Die Lage im Jemen ist katastrophal: Zwei Millionen Menschen sind auf der Flucht, 80 Prozent der Bevölkerung können nur mit internationaler Hilfe überleben. Zehntausende Zivilisten starben bereits durch Hunger und den brutalen Bürgerkrieg, der zwischen einer Militärallianz unter Führung von Saudi-Arabien und der Huthi-Miliz sowie Unterstützern des geschassten Langzeitpräsidenten Ali Abdullah Saleh an mehreren Fronten tobt.

Inmitten dieser Kriegswirren berichtete die Weltgesundheitsorganisation im Oktober 2016 von den ersten Cholera-Fällen. Seither hat sich die Krankheit in allen Teilen des Landes rasant verbreitet und ist längst zur größten jemals dokumentierten Cholera-Epidemie geworden.

In den vergangenen Wochen sei es zwar gelungen, die Epidemie besser in den Griff zu bekommen, sagt Alexandre Faite im Interview mit SPIEGEL ONLINE. Angesichts der bevorstehenden Regenzeit will der Belgier, der für das Internationale Komitee vom Roten Kreuz (IKRK) im Jemen im Einsatz ist, allerdings keine Entwarnung geben - im Gegenteil: "Die könnte die Situation wieder verschlechtern oder neue Krankheiten mit sich bringen." Lesen Sie hier mehr über die Arbeit des IKRK im Jemen.

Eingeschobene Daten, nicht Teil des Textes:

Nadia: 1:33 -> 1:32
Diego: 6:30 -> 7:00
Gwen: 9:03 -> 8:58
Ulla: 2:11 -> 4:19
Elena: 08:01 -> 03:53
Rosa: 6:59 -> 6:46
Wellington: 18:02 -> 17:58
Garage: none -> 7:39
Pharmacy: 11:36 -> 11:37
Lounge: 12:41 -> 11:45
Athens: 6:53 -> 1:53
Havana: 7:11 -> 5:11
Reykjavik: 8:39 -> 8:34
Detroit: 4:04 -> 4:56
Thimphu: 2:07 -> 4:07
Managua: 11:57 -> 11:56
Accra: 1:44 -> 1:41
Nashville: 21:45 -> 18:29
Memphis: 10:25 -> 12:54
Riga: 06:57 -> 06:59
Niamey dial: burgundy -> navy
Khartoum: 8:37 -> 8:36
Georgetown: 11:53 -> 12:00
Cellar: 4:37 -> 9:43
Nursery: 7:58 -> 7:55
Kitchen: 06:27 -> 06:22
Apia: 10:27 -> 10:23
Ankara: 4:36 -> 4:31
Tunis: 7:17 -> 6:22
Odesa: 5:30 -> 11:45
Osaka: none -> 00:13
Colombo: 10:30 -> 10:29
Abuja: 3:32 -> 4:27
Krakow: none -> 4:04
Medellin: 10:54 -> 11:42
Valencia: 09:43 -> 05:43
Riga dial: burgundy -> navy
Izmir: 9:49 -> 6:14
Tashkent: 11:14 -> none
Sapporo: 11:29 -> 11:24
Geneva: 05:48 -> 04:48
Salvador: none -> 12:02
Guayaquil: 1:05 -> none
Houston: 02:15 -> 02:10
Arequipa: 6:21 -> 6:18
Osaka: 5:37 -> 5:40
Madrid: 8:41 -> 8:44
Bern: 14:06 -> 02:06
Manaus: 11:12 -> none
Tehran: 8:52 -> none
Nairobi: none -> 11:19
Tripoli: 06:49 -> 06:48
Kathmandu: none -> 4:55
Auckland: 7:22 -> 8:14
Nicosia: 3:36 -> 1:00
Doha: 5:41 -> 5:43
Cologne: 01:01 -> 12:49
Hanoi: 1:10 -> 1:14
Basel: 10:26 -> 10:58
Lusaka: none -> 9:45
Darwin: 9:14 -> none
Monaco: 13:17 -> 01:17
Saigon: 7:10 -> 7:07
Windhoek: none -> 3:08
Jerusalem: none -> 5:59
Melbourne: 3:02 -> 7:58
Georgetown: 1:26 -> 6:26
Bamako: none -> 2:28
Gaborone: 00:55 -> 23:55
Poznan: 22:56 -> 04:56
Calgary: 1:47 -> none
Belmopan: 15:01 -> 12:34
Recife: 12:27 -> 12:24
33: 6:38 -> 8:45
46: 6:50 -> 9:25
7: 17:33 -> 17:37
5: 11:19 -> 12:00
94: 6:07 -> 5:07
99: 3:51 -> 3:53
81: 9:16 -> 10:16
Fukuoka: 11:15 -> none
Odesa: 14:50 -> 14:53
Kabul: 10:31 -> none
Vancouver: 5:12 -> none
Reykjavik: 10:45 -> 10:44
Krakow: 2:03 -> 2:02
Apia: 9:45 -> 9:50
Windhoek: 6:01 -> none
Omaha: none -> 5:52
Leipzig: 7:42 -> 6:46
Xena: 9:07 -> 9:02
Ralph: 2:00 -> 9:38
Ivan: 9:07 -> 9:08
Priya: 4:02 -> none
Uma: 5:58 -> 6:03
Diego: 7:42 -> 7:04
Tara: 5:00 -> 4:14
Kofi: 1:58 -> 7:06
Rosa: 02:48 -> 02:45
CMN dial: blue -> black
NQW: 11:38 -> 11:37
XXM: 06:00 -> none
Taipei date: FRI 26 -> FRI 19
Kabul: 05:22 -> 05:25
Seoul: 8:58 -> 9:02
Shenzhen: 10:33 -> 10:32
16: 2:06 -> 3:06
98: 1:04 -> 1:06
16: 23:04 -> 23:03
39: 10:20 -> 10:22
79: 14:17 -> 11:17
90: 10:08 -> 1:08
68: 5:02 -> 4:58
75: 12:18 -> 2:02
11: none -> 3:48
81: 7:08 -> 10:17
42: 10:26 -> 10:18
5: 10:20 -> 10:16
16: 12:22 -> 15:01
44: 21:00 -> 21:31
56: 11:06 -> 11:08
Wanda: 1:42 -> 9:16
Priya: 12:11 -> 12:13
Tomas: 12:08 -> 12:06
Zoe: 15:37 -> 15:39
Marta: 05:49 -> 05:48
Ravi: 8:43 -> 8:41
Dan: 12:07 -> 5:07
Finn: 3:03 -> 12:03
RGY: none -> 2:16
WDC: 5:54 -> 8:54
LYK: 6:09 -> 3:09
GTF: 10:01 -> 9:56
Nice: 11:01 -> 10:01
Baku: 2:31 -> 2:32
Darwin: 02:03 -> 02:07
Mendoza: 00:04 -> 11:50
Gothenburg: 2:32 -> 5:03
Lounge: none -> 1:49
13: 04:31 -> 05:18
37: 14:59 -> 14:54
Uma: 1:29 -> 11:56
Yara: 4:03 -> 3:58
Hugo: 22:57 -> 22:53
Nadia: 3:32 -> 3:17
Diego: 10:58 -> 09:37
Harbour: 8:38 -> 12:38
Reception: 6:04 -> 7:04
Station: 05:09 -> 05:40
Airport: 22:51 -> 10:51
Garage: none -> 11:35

SPIEGEL ONLINE: Wie ist momentan die Situation im Land?

Faite: Die Lage im Jemen gerät außer Kontrolle. Das gesamte Gesundheitssystem ist kollabiert, die nationalen Blutbank-Reserven sind fast aufgebraucht. Das Besondere an diesem Konflikt ist: Viele Menschen sterben nicht aufgrund direkter Kampfhandlungen, etwa durch ein Bombardement, sondern an den indirekten Folgen.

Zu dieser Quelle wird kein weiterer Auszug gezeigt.